(CNN)Michael Cohen, formerly one of Donald Trump's top confidants before turning against him to become the star witness in the investigation into the New York real estate mogul's business and finances, is "disappointed" by reports that the Manhattan district attorney has decided not to bring criminal charges against the former President.
"I was disappointed. I was discouraged. And I was distressed," Cohen told CNN+'s Kasie Hunt in an interview that aired Thursday on "The Source." "I was disappointed, because no one is supposed to be above the law."
Manhattan District Attorney Alvin Bragg's office has been investigating Trump and the Trump Organization and whether they misled lenders, insurers, and others by providing them false or misleading financial statements about the value of properties.
Bragg in February informed the two top prosecutors leading the criminal probe that he wasn't ready to authorize an indictment, leading the prosecutors to resign, a person familiar with the investigation told CNN. CNN previously reported that the resignations had followed weeks of internal debate within the office over the strength of the case, with some prosecutors believing that there is sufficient evidence to charge.
Cohen, who expected to be a key witness in the case, said he was disturbed by Bragg's decision because he had "given so much time" to investigators and turned more than over 10,000 documents.

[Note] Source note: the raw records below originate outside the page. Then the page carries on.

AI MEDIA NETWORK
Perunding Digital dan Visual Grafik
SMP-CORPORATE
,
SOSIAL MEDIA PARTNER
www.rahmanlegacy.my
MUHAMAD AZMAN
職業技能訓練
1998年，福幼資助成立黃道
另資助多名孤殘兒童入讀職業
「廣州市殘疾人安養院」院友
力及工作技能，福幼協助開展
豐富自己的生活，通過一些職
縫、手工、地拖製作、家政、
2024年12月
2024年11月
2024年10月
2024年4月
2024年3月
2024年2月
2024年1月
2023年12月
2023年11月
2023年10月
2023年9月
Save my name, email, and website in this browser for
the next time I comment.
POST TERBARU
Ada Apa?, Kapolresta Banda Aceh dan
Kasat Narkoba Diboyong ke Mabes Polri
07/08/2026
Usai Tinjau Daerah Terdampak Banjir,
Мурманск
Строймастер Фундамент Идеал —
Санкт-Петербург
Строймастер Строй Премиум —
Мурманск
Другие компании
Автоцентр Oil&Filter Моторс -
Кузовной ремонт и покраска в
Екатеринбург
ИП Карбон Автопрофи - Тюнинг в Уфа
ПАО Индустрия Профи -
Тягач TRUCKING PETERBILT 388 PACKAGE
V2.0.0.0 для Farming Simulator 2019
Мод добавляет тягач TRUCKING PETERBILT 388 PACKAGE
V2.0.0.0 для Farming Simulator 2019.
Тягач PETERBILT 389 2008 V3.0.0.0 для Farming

Bragg's office has maintained that the investigation is ongoing and added attorneys to the team. Danielle Filson, a spokeswoman for Bragg, has told CNN, "A team of experienced prosecutors is working every day to follow the facts and the law. There is nothing more we can or should say at this juncture about an ongoing investigation."
Cohen told CNN+ that he had met with the district attorney's office 15 times -- the last time falling roughly two months before Bragg's decision.
Asked how detailed the questions from investigators had become, he replied, "Each and every time that I met with them, it became more and more and more detailed. So it started off at 35,000 feet. And by the last time of our meeting, we were down to maybe five feet."
Cohen told CNN+ that investigators had zeroed in on finances, including tax and insurance-related questions.
He also added that he had never spoke with Bragg since he took office in January, but had spoken with Bragg's predecessor, Cy Vance, several times. He added that he never went before the special grand jury, whose term is set to expire at the end of next month but could be extended.
Cohen testified before Congress in 2019, alleging that Trump inflated and devalued the worth of assets for his advantage. He pleaded guilty to nine criminal charges, including lying to Congress. Bragg's decision had factored in Cohen's potential role as a witness. The defense could use Cohen's conviction and public criticism of Trump to discredit him as a witness.
When pressed about this by CNN+, Cohen said that Bragg's office had discussed his credibility with him and that he had provided documentary evidence because he "didn't want anyone to question my credibility."
Cohen said he lied to Congress to minimize Trump's connections to Russia at Trump's request, adding, "If that's what's gonna make me a convicted liar, I throw my hands up and I say, then I am a convicted liar."
Trump has called the investigation a "sham" and that his company has assets that "in many cases" are "far more valuable than what was listed in our financial statements."
The office of New York Attorney General Letitia James is also conducting a civil investigation into Trump and his real estate company, and is seeking depositions of Trump, Donald Trump Jr. and Ivanka Trump, who have filed appeals in their fight to quash the request.
Cohen told CNN+ he has spoken with the civil investigation several times and would "absolutely" speak to attorney general's office again if asked.
Cohen also weighed in on Russia's war in Ukraine, telling CNN+ that he believes US posture would have been much different had Trump -- who has often praised Russian President Vladimir Putin -- been president.
"I think that Trump would have provided nothing to Ukraine, there would be no missiles, no stingers, no javelin, no ammunition, nothing, no, no, no aid," he told CNN+, adding, "If Donald was in office, I would even bet that he would send military forces in order to assist Putin in doing this."